Figure S1 Western blot of recombinant protein of E3C1. Notes: CHO cells were cultured in a six-well dish, and were transfected with plasmids expressing pE3C1 or pcDNA3 (negative control). After 4 hours, medium was replaced with 1 mL of 64 medium. After a further 96 hours, cells were fixed with 1 mL of 10% trichloroacetic acid and harvested with a cell scraper. Protein samples were separated by sodium dodecyl sulfate-polyacrylamide gel electrophoresis, and were transferred to a PVDF membrane (ATTO, Tokyo, Japan). The membrane was incubated with anti-V5 tag antibody (Invitrogen, Carlsbad, CA, USA), followed by a horseradish peroxidase-conjugated secondary antibody. β-Actin was used as a loading control. Abbreviations: CHO, Chinese Hamster Ovary; pE3C1, plasmid encoding E3C1; PVDF, polyvinylidene difluoride.

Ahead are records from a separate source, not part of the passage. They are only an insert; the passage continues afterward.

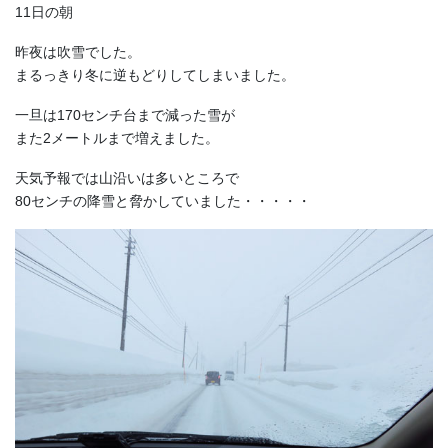
11日の朝
昨夜は吹雪でした。
まるっきり冬に逆もどりしてしまいました。
一旦は170センチ台まで減った雪が
また2メートルまで増えました。
天気予報では山沿いは多いところで
80センチの降雪と脅かしていました・・・・・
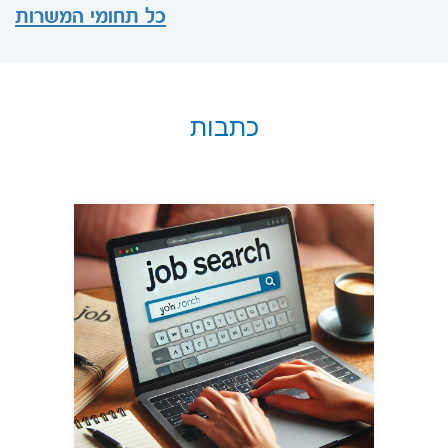
כל תחומי המשרות
כתבות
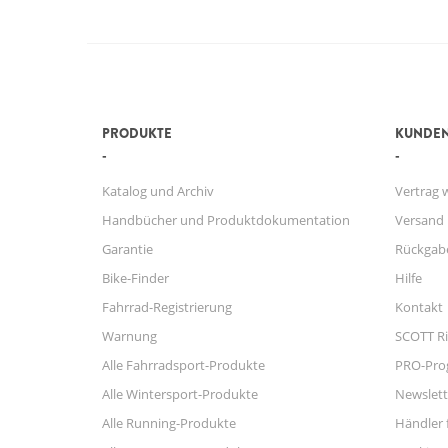
PRODUKTE
KUNDEN
Katalog und Archiv
Vertrag 
Handbücher und Produktdokumentation
Versand
Garantie
Rückgab
Bike-Finder
Hilfe
Fahrrad-Registrierung
Kontakt
Warnung
SCOTT Ri
Alle Fahrradsport-Produkte
PRO-Pr
Alle Wintersport-Produkte
Newslett
Alle Running-Produkte
Händler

Figure S2 Repeated treatment with E3C1 induced apoptosis in vitro. Notes: (A) Apoptotic cells in control or E3C1-treated SCCKN cultured cells detected with polarity-sensitive indicator for viability and apoptosis-IANBD (Novus Biologicals, Littleton, CO, USA). Scale bars correspond to 50 μm. (B) The graph shows the number of apoptotic cells per field. Results are expressed as mean ± standard deviation. **P<0.01.

Video S1 Observation of migrating cells in 3D gel with mock treatment. A 120-minute movie was compressed to 10 seconds.

Video S2 Observation of migrating cells in 3D gel with E3C1 treatment. A 120-minute movie was compressed to 10 seconds.